The response should contain every record, reproduced exactly.
■ ■ ■ ■ ■ ■ ■
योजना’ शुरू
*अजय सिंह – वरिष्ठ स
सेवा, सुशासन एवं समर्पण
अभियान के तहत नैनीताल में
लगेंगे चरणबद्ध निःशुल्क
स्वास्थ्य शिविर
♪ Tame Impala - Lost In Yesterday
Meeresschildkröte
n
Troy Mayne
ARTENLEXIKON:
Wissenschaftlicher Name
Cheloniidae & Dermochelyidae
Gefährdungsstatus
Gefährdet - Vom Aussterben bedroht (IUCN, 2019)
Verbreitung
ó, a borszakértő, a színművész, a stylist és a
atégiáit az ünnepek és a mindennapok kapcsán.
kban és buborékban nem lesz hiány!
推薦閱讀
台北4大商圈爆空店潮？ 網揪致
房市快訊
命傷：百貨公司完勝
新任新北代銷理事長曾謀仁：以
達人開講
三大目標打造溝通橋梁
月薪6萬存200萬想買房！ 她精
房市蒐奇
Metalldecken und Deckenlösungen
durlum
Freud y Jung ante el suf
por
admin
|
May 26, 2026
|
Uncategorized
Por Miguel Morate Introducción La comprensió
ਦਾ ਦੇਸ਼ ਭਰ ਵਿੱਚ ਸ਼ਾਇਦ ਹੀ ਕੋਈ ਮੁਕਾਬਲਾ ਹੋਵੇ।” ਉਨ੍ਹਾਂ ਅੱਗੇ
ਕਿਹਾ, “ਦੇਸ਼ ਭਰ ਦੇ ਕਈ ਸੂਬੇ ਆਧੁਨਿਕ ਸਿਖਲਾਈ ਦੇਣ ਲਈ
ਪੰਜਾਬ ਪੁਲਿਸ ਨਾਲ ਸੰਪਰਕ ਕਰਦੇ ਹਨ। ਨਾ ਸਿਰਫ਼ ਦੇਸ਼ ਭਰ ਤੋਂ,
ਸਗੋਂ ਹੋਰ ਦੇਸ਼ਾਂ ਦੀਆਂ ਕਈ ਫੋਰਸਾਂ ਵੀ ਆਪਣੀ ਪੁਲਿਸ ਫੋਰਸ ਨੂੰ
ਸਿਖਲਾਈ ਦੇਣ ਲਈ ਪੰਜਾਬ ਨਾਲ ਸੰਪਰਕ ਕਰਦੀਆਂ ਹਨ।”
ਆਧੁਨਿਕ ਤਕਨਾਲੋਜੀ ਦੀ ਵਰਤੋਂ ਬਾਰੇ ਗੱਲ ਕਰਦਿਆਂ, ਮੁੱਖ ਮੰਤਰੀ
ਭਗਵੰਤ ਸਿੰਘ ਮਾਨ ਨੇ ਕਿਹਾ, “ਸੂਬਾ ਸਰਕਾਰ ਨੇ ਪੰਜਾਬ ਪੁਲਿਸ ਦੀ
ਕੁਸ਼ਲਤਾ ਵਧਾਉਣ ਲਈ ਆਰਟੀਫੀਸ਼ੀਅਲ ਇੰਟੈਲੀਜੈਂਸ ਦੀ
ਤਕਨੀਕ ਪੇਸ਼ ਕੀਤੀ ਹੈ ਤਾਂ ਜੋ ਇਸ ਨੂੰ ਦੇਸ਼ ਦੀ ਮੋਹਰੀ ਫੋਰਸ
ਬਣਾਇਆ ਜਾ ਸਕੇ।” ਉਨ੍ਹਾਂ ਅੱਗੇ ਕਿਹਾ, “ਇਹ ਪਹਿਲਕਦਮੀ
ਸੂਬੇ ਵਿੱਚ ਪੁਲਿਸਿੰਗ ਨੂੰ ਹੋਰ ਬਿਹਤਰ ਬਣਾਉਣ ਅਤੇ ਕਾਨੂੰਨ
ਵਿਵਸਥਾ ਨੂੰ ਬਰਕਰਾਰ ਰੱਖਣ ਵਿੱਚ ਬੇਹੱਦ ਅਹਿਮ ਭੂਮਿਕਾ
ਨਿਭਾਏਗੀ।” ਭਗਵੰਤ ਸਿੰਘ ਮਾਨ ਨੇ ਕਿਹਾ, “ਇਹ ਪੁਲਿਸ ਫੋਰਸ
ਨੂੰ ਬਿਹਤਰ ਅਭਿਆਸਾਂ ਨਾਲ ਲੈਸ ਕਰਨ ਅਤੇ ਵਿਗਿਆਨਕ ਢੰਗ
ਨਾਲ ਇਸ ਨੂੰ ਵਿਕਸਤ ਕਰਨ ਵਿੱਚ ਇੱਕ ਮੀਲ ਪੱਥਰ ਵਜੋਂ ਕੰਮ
■ ■ ■ ■ ■ ■ ■
• _Task output_:
योजना’ शुरू
*अजय सिंह – वरिष्ठ स
सेवा, सुशासन एवं समर्पण
अभियान के तहत नैनीताल में
लगेंगे चरणबद्ध निःशुल्क
स्वास्थ्य शिविर
♪ Tame Impala - Lost In Yesterday
Meeresschildkröte
n
Troy Mayne
ARTENLEXIKON:
Wissenschaftlicher Name
Cheloniidae & Dermochelyidae
Gefährdungsstatus
Gefährdet - Vom Aussterben bedroht (IUCN, 2019)
Verbreitung
ó, a borszakértő, a színművész, a stylist és a
atégiáit az ünnepek és a mindennapok kapcsán.
kban és buborékban nem lesz hiány!
推薦閱讀
台北4大商圈爆空店潮？ 網揪致
房市快訊
命傷：百貨公司完勝
新任新北代銷理事長曾謀仁：以
達人開講
三大目標打造溝通橋梁
月薪6萬存200萬想買房！ 她精
房市蒐奇
Metalldecken und Deckenlösungen
durlum
Freud y Jung ante el suf
por
admin
|
May 26, 2026
|
Uncategorized
Por Miguel Morate Introducción La comprensió
ਦਾ ਦੇਸ਼ ਭਰ ਵਿੱਚ ਸ਼ਾਇਦ ਹੀ ਕੋਈ ਮੁਕਾਬਲਾ ਹੋਵੇ।” ਉਨ੍ਹਾਂ ਅੱਗੇ
ਕਿਹਾ, “ਦੇਸ਼ ਭਰ ਦੇ ਕਈ ਸੂਬੇ ਆਧੁਨਿਕ ਸਿਖਲਾਈ ਦੇਣ ਲਈ
ਪੰਜਾਬ ਪੁਲਿਸ ਨਾਲ ਸੰਪਰਕ ਕਰਦੇ ਹਨ। ਨਾ ਸਿਰਫ਼ ਦੇਸ਼ ਭਰ ਤੋਂ,
ਸਗੋਂ ਹੋਰ ਦੇਸ਼ਾਂ ਦੀਆਂ ਕਈ ਫੋਰਸਾਂ ਵੀ ਆਪਣੀ ਪੁਲਿਸ ਫੋਰਸ ਨੂੰ
ਸਿਖਲਾਈ ਦੇਣ ਲਈ ਪੰਜਾਬ ਨਾਲ ਸੰਪਰਕ ਕਰਦੀਆਂ ਹਨ।”
ਆਧੁਨਿਕ ਤਕਨਾਲੋਜੀ ਦੀ ਵਰਤੋਂ ਬਾਰੇ ਗੱਲ ਕਰਦਿਆਂ, ਮੁੱਖ ਮੰਤਰੀ
ਭਗਵੰਤ ਸਿੰਘ ਮਾਨ ਨੇ ਕਿਹਾ, “ਸੂਬਾ ਸਰਕਾਰ ਨੇ ਪੰਜਾਬ ਪੁਲਿਸ ਦੀ
ਕੁਸ਼ਲਤਾ ਵਧਾਉਣ ਲਈ ਆਰਟੀਫੀਸ਼ੀਅਲ ਇੰਟੈਲੀਜੈਂਸ ਦੀ
ਤਕਨੀਕ ਪੇਸ਼ ਕੀਤੀ ਹੈ ਤਾਂ ਜੋ ਇਸ ਨੂੰ ਦੇਸ਼ ਦੀ ਮੋਹਰੀ ਫੋਰਸ
ਬਣਾਇਆ ਜਾ ਸਕੇ।” ਉਨ੍ਹਾਂ ਅੱਗੇ ਕਿਹਾ, “ਇਹ ਪਹਿਲਕਦਮੀ
ਸੂਬੇ ਵਿੱਚ ਪੁਲਿਸਿੰਗ ਨੂੰ ਹੋਰ ਬਿਹਤਰ ਬਣਾਉਣ ਅਤੇ ਕਾਨੂੰਨ
ਵਿਵਸਥਾ ਨੂੰ ਬਰਕਰਾਰ ਰੱਖਣ ਵਿੱਚ ਬੇਹੱਦ ਅਹਿਮ ਭੂਮਿਕਾ
ਨਿਭਾਏਗੀ।” ਭਗਵੰਤ ਸਿੰਘ ਮਾਨ ਨੇ ਕਿਹਾ, “ਇਹ ਪੁਲਿਸ ਫੋਰਸ
ਨੂੰ ਬਿਹਤਰ ਅਭਿਆਸਾਂ ਨਾਲ ਲੈਸ ਕਰਨ ਅਤੇ ਵਿਗਿਆਨਕ ਢੰਗ
ਨਾਲ ਇਸ ਨੂੰ ਵਿਕਸਤ ਕਰਨ ਵਿੱਚ ਇੱਕ ਮੀਲ ਪੱਥਰ ਵਜੋਂ ਕੰਮ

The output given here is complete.